Muchos que pertenecemos a la generación de la bola de tamarindo y, por ende, peinamos canas si pelos nos quedan en la cabeza, pasamos por el calvario de los requerimientos de las EPS para trámites ante ellas mismas, como el pago de incapacidades, recibir los medicamentos que requerimos por los achaques frecuentes por estas calendas, reclamo por reclasificación dentro de las diversas categorías de riesgo por el oficio que desempeñamos, etc. Todo por culpa de las llamadas aplicaciones o APP, engendros de Satanás para atormentar a los de la vieja guardia.
Sería interesante saber cuántos de la tercera edad se amoldan a esta nueva realidad postpandemia, como se ha llamado eufemísticamente la destrucción del tejido social por el Covid-19. Deberíamos descansar en la santa paz de nuestros juegos de asiento a los que no lleva la gravedad. Peor todavía, si no fuese por la “tutela de las canas” impetrada por unos viejitos chéveres de Bogotá, a los mayores nos tendrían recluidos en nuestras viviendas como los muebles finos, admirados y costosos, pero arrumados, sin uso alguno.

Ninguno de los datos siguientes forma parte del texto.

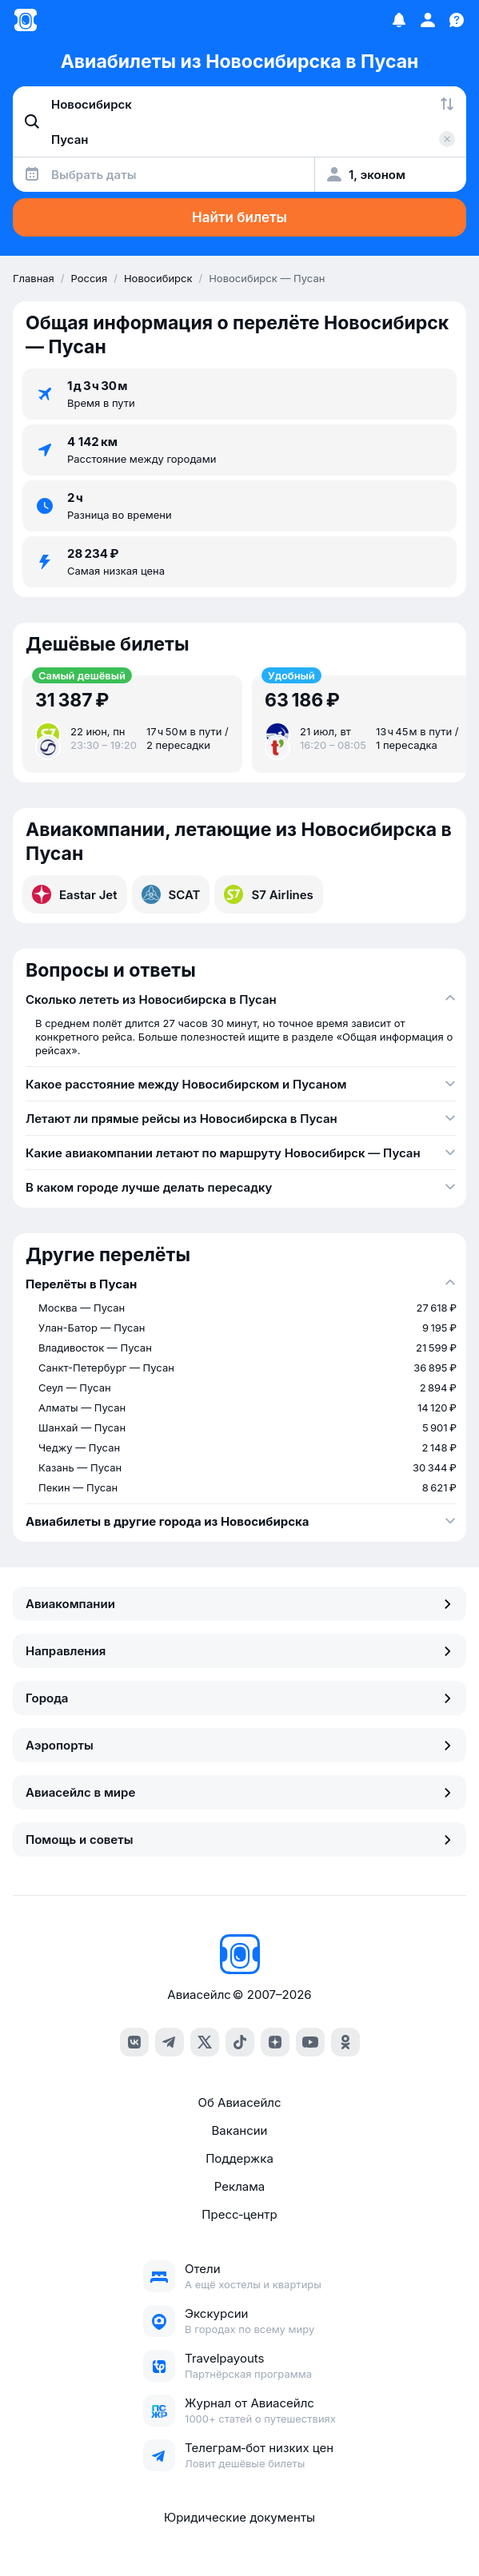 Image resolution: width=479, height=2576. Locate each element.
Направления (239, 1650)
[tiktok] (239, 2042)
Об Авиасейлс (239, 2102)
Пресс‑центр (239, 2214)
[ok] (345, 2042)
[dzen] (275, 2042)
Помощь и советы (239, 1839)
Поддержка (239, 2158)
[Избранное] (399, 20)
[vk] (134, 2042)
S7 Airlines (268, 894)
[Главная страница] (25, 20)
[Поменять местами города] (447, 104)
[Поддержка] (456, 20)
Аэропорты (239, 1745)
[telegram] (169, 2042)
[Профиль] (427, 20)
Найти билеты (239, 217)
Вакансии (240, 2130)
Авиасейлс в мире (239, 1792)
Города (239, 1698)
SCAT (171, 894)
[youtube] (310, 2042)
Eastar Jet (75, 894)
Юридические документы (239, 2517)
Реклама (239, 2186)
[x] (204, 2042)
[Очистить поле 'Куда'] (447, 139)
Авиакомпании (239, 1603)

En este orden, téngase de la brocha quien quiera hacer uso de las líneas fijas o de celular dispuestas por las EPS, IPS o ARL para, según ellos, facilitarles la vida a los usuarios. A estas empresas lo único que terminamos agradeciéndole con esas vías de tortura es conocer cómo será la comunicación con nuestros seres queridos una vez hayamos traspasado el umbral del más allá. Busque silla en la que esperar el trámite telefónico de “usted se ha comunicado con la EPS tal (o cualquier otra empresa), si sabe con quién quiere hablar llámelo a su extensión, …” y así, ad infinitum hasta la exasperación. Al final lo devuelven al punto de inicio y la cosa sigue sin resolverse.

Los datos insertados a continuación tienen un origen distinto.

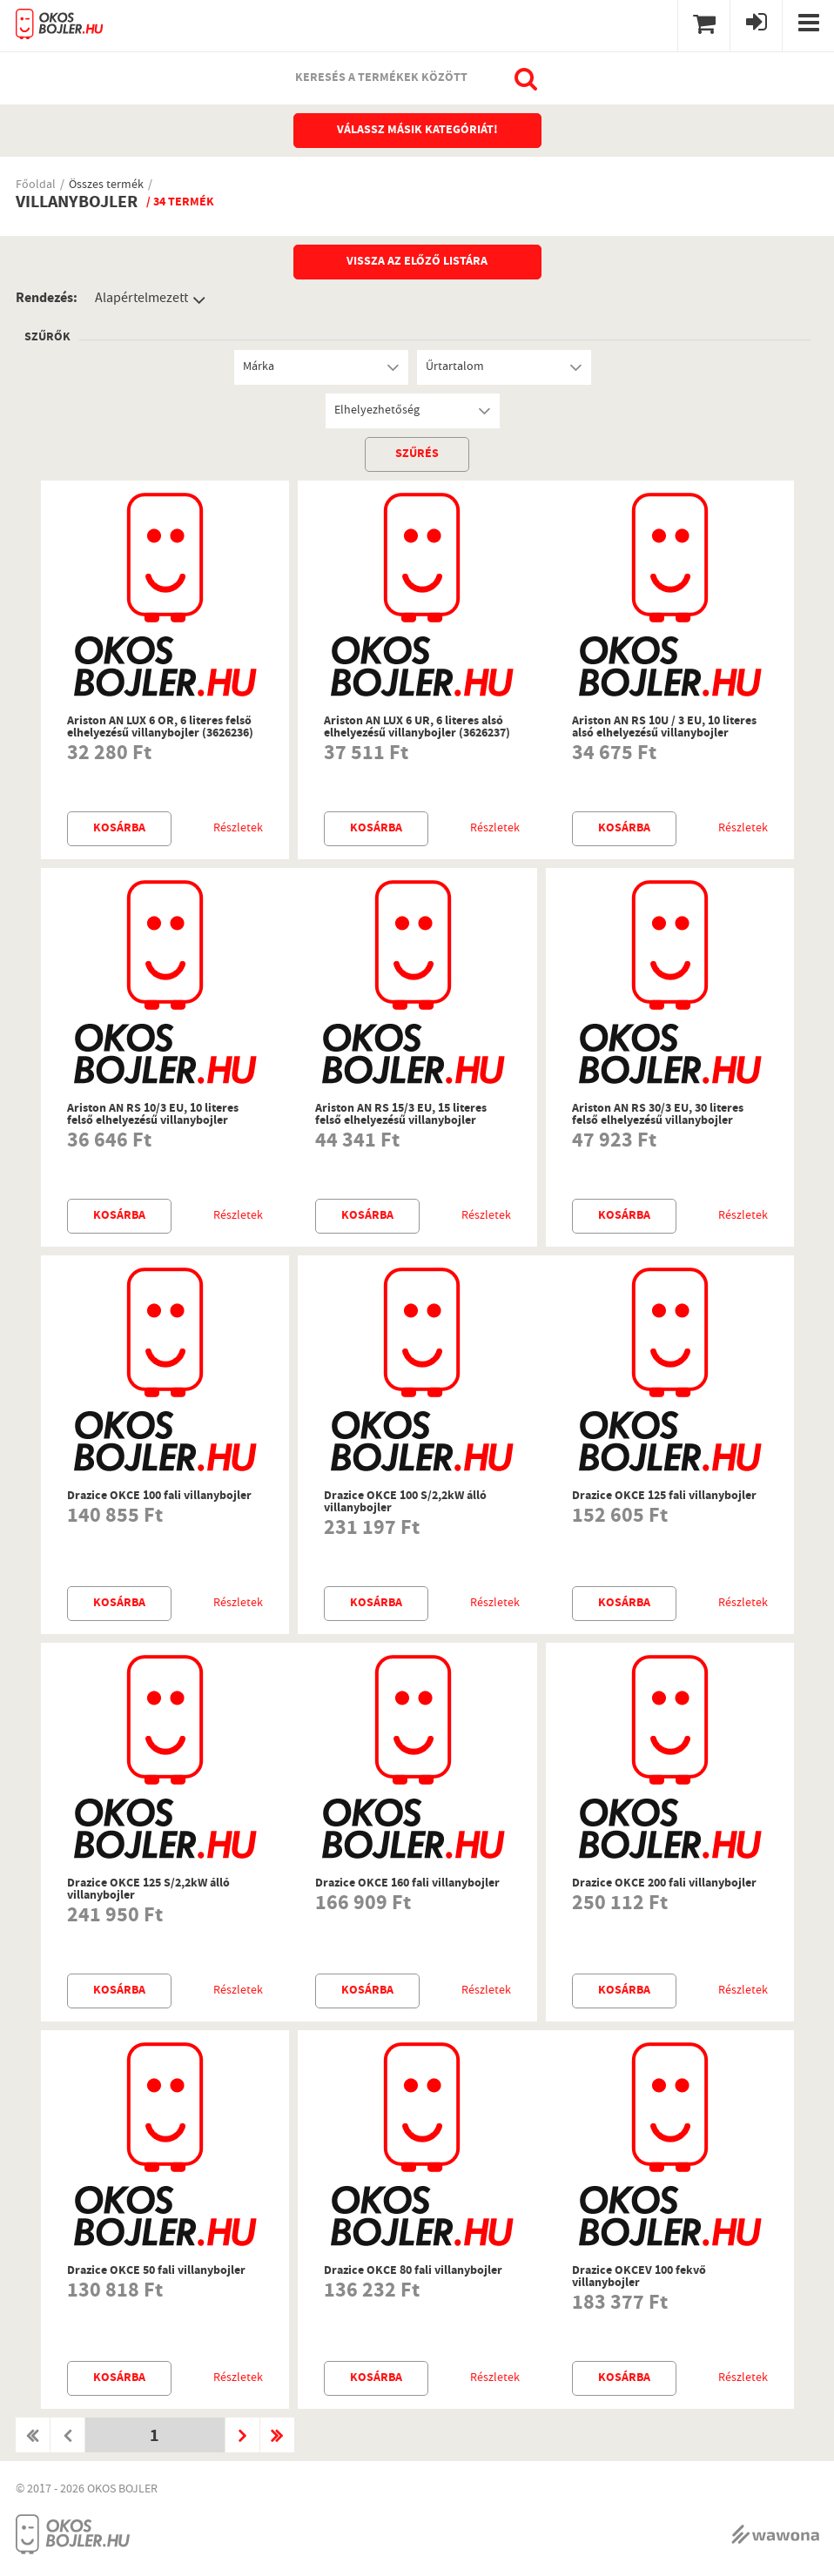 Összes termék (106, 185)
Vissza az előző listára (417, 262)
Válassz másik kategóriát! (417, 130)
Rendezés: (46, 299)
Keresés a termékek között (381, 78)
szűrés (417, 454)
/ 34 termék (180, 202)
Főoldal (36, 185)
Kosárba (119, 828) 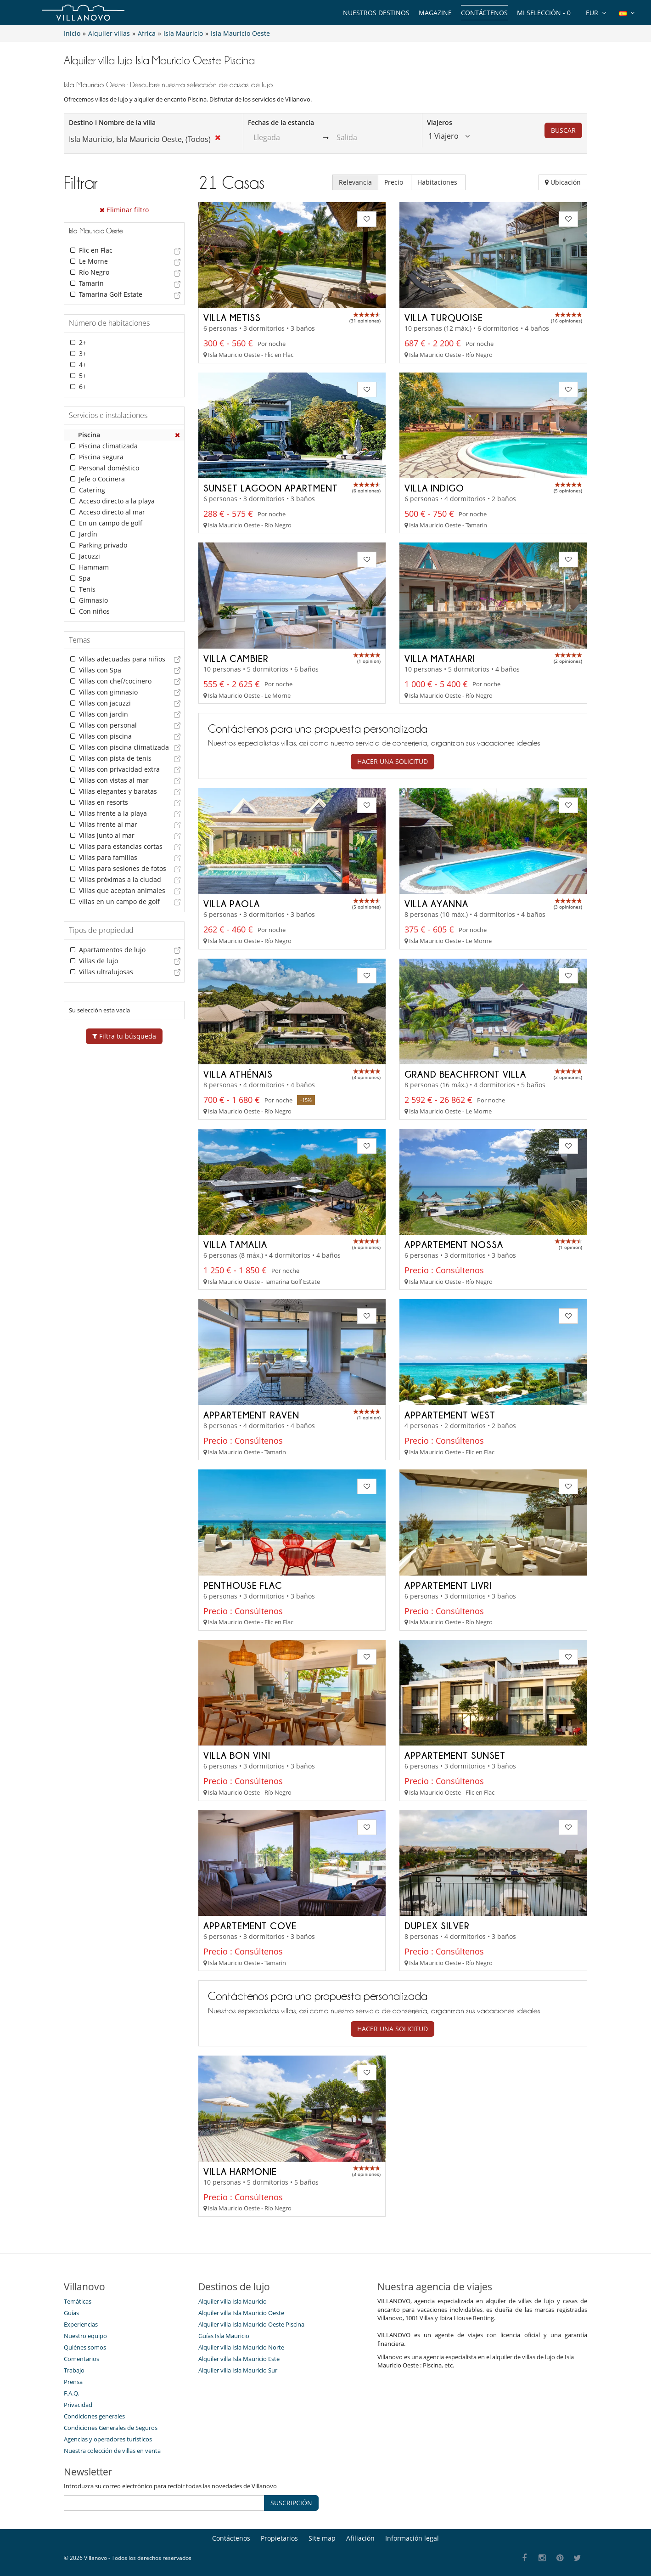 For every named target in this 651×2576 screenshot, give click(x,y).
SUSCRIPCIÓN (291, 2502)
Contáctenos (484, 12)
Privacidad (78, 2405)
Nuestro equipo (85, 2336)
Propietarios (279, 2538)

Nunca he sido un avezado en asuntos de electrónica doméstica. Bien entrados los computadores fue cuando adquirí cierta destreza que me permitió usarlos con autonomía, porque durante años no me atreví a tanto si alguno de mis hijos no se hallaba en casa.

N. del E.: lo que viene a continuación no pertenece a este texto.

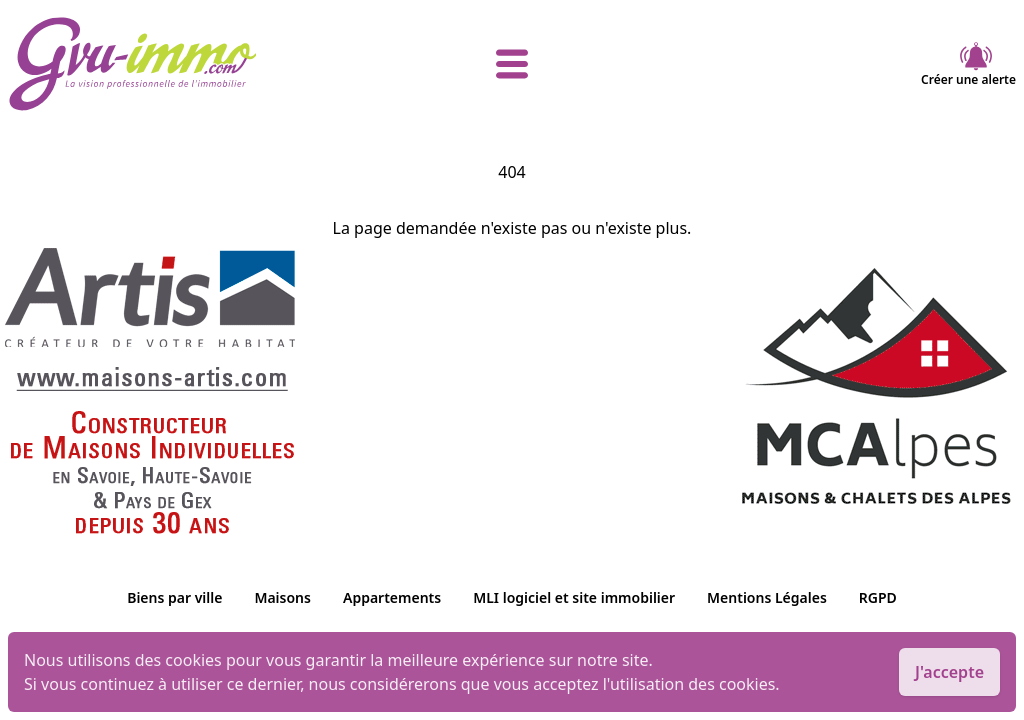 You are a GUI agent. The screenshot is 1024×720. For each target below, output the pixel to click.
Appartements (392, 597)
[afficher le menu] (512, 64)
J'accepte (949, 672)
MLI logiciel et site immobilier (574, 597)
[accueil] (176, 64)
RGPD (878, 597)
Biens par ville (174, 597)
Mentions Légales (767, 597)
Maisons (282, 597)
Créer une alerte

Dentro de muchas anécdotas, rescato aquella en que tarde en la noche se borró en su totalidad un manual que escribía para entregarlo al siguiente día. Acudí al consejo de un sobrino experto en ánimas electrónicas y me sentenció: “Tío, nada hay por hacer, usted usó sin quererlo una combinación de teclas que solo se emplean cuando se quiere borrar definitivamente un texto”. Maldije el linaje de Bill Gate. Imagínense la desesperación primero y luego la resignación.
¡Ah, pero eso sí, antes de reemprender la tarea le arranqué al computador una de las teclas implicadas para que eso no pudiera darse otra vez! Esa misma desesperación la he sentido ahora cuando me resulta imposible obtener la información o cumplir con los requisitos que las EPS imponen y no es posible cumplirlas.